In Fali Nariman's autobiography "Before Memory Fades", he describes an episode from the period of emergency in India. He says, "Former attorney general CK Daphtary (CK) and senior advocate ST Desai (ST) were distinguished contemporaries, both Gujarati speaking. They always came in early to the Bar library, sat opposite each other, occasionally exchanging pleasantries. One morning, in August 1975, I was the sole witness to the following conversation: ST (holding a cigarette between his third and fourth fingers, with loosely clenched fists, as was his habit): Chandubhai, bolo [Chandubhai, speak].

"CK (puffing away at his pipe; his eyes sparkling with mischief) Sunderlal, tame pahle bolo [Sunderlal, you speak first]. In those dark forbidding days of the Emergency when informers were around, you only spoke, within the hearing of others, when you had to! Unwittingly, these stalwarts of the Bar had encapsulated, in an innocent, spontaneous one-act play, the entire climate of the times!"

==Treatment towards young lawyers==

In Fali Nariman's autobiography "Before Memory Fades", he describes how Justice S. T. Desai encouraged juniors. He writes, "In my time, we were fortunate to have judges who were considerate and kind to juniors. Amongst them were Justice N. H. Coyajee, Justice Sunderlal T. Desai and Justice Kantilal T. Desai, not to forget Chief Justice M. C. Chagla, who was in a class by himself...Another judge, Justice Sunderlal T. Desai (who, after a long judicial career, practised for many years in the Supreme Court) would always slip into his judgment a word of praise for the arguing junior – a tremendous boost for the latter's morale."

==Trademark Case==

In 1961, Justices M.C.Chagla and Desai held in the CIBA trademark case "The Court cannot look at the two trademarks and on considering them phonetically, can decide whether they resemble each other or there is likelihood of deception. There must be evidence of deception, but if the resemblance between the two marks is clear and obvious. The mark which is likely to cause deception must be removed"

==Tax Case==

He appeared for the assessee in a number of income tax cases and was often quoted. In a particular case, arguing on Mitakshara law for Mr. Reddy, it was held in judgement,"Where ignorance is bliss, ‘Tis folly to be wise." Amen! when Desai tried to argue on the point of Hindu law.

== Election Case ==

In 1970, President V. V. Giri's Election Campaign was challenged. Desai was appointed as senior counsel to cross-examine the case cited Shiv Kirpal Singh vs Shri V. V. Giri.

==Educational law Cases==

He argued in the landmark judgement on reserving rights of admission in educational institutions in the case of Gujarat State against St. Xavier's College.

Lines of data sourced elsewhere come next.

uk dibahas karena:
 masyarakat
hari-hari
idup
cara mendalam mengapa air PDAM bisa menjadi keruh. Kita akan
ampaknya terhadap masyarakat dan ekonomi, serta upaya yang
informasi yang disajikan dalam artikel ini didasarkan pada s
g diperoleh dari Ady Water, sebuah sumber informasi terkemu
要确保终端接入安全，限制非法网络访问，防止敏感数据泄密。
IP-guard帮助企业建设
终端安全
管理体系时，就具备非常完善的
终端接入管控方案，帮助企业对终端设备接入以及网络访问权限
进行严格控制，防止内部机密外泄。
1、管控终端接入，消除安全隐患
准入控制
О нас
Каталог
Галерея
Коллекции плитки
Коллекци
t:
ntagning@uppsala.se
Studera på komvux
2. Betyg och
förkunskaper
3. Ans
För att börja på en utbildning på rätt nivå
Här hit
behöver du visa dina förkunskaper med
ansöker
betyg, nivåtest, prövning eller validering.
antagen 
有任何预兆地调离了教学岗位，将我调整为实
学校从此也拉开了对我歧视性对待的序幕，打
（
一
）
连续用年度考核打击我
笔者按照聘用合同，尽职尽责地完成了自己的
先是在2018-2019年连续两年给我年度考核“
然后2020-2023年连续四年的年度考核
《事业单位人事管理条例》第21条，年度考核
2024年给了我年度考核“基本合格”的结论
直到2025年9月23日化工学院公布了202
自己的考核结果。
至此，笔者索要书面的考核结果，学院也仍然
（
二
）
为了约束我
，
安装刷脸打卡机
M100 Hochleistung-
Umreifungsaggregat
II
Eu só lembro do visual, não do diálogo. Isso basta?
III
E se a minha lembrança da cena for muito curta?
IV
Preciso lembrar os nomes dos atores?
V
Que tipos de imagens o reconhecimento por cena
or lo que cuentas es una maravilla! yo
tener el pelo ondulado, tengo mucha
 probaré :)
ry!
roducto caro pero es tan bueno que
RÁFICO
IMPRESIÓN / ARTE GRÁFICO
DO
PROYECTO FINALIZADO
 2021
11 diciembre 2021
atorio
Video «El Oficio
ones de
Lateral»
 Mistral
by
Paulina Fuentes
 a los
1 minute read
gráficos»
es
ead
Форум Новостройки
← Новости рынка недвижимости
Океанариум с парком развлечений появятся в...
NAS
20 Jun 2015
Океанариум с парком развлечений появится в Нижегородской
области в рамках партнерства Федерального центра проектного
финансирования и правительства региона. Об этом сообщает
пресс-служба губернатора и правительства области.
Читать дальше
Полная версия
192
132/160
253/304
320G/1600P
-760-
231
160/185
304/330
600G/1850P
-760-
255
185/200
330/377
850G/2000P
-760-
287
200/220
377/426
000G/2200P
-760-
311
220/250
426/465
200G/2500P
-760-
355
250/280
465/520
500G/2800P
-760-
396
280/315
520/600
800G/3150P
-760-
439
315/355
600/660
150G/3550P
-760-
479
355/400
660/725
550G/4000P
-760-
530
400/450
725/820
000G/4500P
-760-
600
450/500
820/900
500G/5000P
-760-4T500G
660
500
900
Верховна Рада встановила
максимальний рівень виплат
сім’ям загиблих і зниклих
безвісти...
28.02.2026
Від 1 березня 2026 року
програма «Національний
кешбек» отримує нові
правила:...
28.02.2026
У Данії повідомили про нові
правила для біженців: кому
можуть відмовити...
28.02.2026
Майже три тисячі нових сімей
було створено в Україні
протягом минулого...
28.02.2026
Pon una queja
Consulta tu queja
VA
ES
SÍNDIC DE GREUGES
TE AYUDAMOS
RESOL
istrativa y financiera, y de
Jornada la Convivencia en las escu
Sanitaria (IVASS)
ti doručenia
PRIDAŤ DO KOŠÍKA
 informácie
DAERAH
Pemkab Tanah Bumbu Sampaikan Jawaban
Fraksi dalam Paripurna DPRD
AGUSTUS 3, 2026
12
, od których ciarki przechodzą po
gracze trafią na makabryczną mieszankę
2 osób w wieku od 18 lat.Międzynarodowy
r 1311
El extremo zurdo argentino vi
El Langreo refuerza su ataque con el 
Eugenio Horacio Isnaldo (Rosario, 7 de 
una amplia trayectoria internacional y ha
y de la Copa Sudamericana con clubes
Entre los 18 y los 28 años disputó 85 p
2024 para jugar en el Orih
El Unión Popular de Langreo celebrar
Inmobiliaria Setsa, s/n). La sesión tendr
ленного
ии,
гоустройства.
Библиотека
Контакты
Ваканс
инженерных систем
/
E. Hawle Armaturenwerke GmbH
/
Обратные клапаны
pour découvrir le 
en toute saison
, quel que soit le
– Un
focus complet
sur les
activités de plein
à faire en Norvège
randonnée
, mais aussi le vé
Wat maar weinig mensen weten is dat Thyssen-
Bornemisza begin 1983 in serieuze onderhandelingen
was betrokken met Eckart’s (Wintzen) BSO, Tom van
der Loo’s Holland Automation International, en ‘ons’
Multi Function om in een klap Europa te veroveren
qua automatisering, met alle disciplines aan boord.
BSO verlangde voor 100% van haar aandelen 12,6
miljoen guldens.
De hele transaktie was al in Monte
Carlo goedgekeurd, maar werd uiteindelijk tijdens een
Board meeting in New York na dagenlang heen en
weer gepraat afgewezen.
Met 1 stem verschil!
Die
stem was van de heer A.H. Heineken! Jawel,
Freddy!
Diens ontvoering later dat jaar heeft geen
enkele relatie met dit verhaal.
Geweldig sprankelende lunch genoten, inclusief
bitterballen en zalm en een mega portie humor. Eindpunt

== Maintenance to divorced women==

He appeared before the Supreme Court in the case of Ramesh Chander Kaushal v. Veena Kaushal ((1978) 4 SCC 70) which laid down the landmark judgment that maintenance to a wife should continue under Section 127 of the Criminal Procedure Code even after divorce.

==Sales Tax case==

In State of Tamil Nadu v Binny Ltd., Madras in Civil Appeal No. 757 (T) of 1973 appearing before a three-judge bench of the Supreme Court composed of P. N. Bhagwati, A. P. Sen. E. S. Venkataramiah JJ, he argued on the issue of whether sales of provisions effected by the assessee in a workmen's Store maintained by it are assessable to tax under Tamil Nadu General Sales-tax Act, 1959.

== Personal life ==

He was married to Taraben Desai and had three children. His grandson Satyajeet Desai is a Senior Advocate practicing in the Gujarat High Court and is the revising author of Mulla's Hindu Law and Desai on Partnership. His great grand daughters, Aarushi Desai and Manushi Desai are also lawyers practicing in Ahmedabad.